Journal of Clinical Oncology 12(2): 385-395, 1994. is available online.
Journal of Clinical Oncology 12(2): 385-395, 1994. may be available online for subscribers.
Taylor SG, Murthy AK, Vannetzel JM, et al.
To compare two published schedules of cisplatin plus fluorouracil (5-FU) infusion and radiation as either sequential or concomitant treatment for toxicity and efficacy in patients with unresectable head and neck cancer.
Patients and Methods:
This was a randomized trial between cisplatin 100 mg/m2 over 15 minutes on day 1 plus 5-FU 1.0 g/m2 by continuous infusion on days 1 to 5, repeated every 3 weeks for three cycles, followed by 70 Gy of radiation in 7 to 8 weeks, versus cisplatin 60 mg/m2 over 15 minutes on day 1 plus 5-FU 800 mg/m2 by continuous infusion on days 1 to 5 plus radiation 2 Gy on days 1 to 5, repeated every other week for seven cycles. Unresectable head and neck squamous cancer patients not previously treated with radiation or chemotherapy and with a performance status of 0 to 2 were stratified by tumor (T) and node (N) groupings and performance status and randomized.

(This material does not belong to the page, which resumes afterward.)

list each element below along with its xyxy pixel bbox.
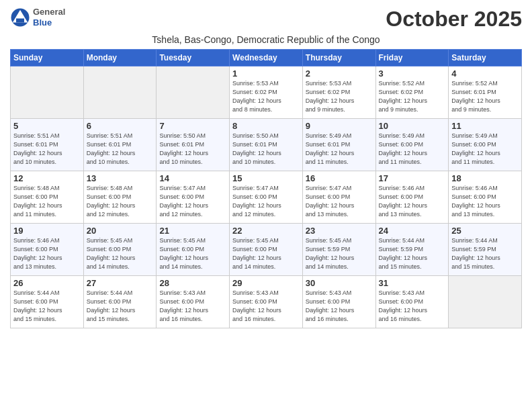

Two hundred fifteen patients were entered and 214 analyzed, 107 on each arm. After all treatment, overall response rates were different (P = .003), with similar complete response rates, but more partial responses and fewer patients with no change or progression with concomitant treatment. Cox regression analysis for progression-free survival identified concomitant treatment (P = .003), Radiation Therapy Oncology Group (RTOG) stage III grouping (P < .0001), performance status (P = .0002), concomitant treatment (P = .003), and treating institution (P = .006) as significant. The sequential and concomitant treatments showed similar distant failure patterns (10% and 7%, respectively), but divergent regional failure rates (55% and 39%). Severe and worse toxic events were similar between the treatment programs, but radiation-induced mucositis combined with cisplatin-induced water-losing nephropathy, in the concomitant arm only, demanded more supportive care. Survival duration was similar between the treatment arms, but significantly more patients in the sequential arm died of their cancer (P = .011).
Concomitant treatment offered improved disease control, predominantly of regional disease, but benefit was dependent on the experience of the treating institution. Translation of this benefit into improved survival is not yet evident, with an excess of deaths from other causes in the concomitant arm.